The Reserve Bank of India (RBI) may have upped the minimum amount for offering non-callable Term Deposits (TDs) 6.66 times to ₹1 crore to ensure that retail depositors don’t get lured by additional interest rates offered on these deposits and end up getting penalised when they need to break them in case of emergency.

Further, the central bank may have assessed that banks probably have reached a stage where premature withdrawals below ₹1 crore threshold will not impact them much, say industry experts. A non-callable TD cannot be withdrawn before the maturity date.

The central bank recently reviewed its “Master Direction on Interest Rate on Deposits” with respect to non-callable TDs, whereby it sharply increased the minimum amount for banks to offer non-callable TDs from ₹15 lakh to ₹1 crore.

Consequently, all TDs below ₹1 crore will have premature-withdrawal-facility with effect from October 26, 2023.

The RBI’s new instructions are also applicable for Non-Resident (External) Rupee (NRE) Deposit / Ordinary Non-Resident (NRO) Deposits.

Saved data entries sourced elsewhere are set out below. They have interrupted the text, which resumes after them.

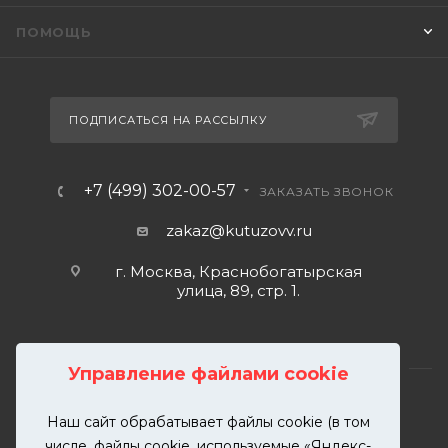
ПОМОЩЬ
ПОДПИСАТЬСЯ НА РАССЫЛКУ
+7 (499) 302-00-57
ЗАКАЗАТЬ ЗВОНОК
zakaz@kutuzovv.ru
г. Москва, Краснобогатырская
улица, 89, стр. 1.
Управление файлами cookie
Наш сайт обрабатывает файлы cookie (в том
2026 © KUTUZOVV | Кузовной ремонт и покраска
числе, файлы cookie, используемые «Яндекс-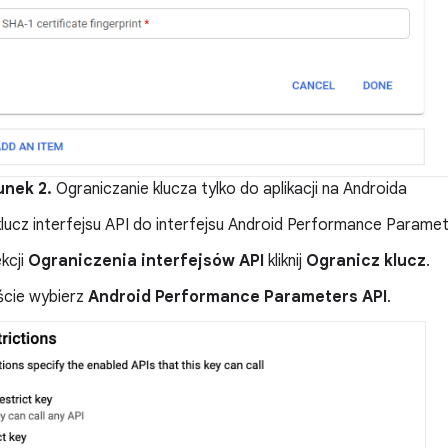
unek 2.
Ograniczanie klucza tylko do aplikacji na Androida
lucz interfejsu API do interfejsu Android Performance Paramet
kcji
Ograniczenia interfejsów API
kliknij
Ogranicz klucz
.
iście wybierz
Android Performance Parameters API
.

Banking expert V Viswanathan said: “Lured by additional interest (10-20 basis points) on non-callable TDs vis-a-vis callable deposits, some retail customers may lock-in funds in the former, ignoring the possibility of an emergency arising in future. They get penalised heavily in the event of premature withdrawal as the penalty on non-callable TDs is at the discretion of the bank.”

He observed that RBI may have assessed the banking system’s liquidity to have grown to a stage where a bank will not be pinched by sudden/premature withdrawal of deposits up to ₹1 crore per customer.

“Though some banks are facing liquidity deficit, they are still upbeat on lending to unsecured/ credit cards/ microfinance segments due to high net interest margin. They have jacked up savings bank and non-callable TD rates.

“This kind of growth in unsecured portfolio by these banks pushes up call rates. Customers taking unsecured loans are desperate, unmindful of high interest rates. So, Banks’ asset quality could come under stress,” Viswanathan said.

V Rama Chandra Reddy, Head-Treasury, Karur Vysya Bank, said the earlier minimum deposit threshold (of ₹15 lakh) to offer non-callable term deposits to individuals was enabling Banks to design specific products and gave them an LCR (liquidity coverage ratio) advantage. But with the increase in this threshold from ₹15 lakh to ₹1 crore, that scope has been reduced.

LCR ensures that banks hold sufficient reserve of high-quality liquid assets to allow them to survive a period of significant liquidity stress lasting 30 calendar days.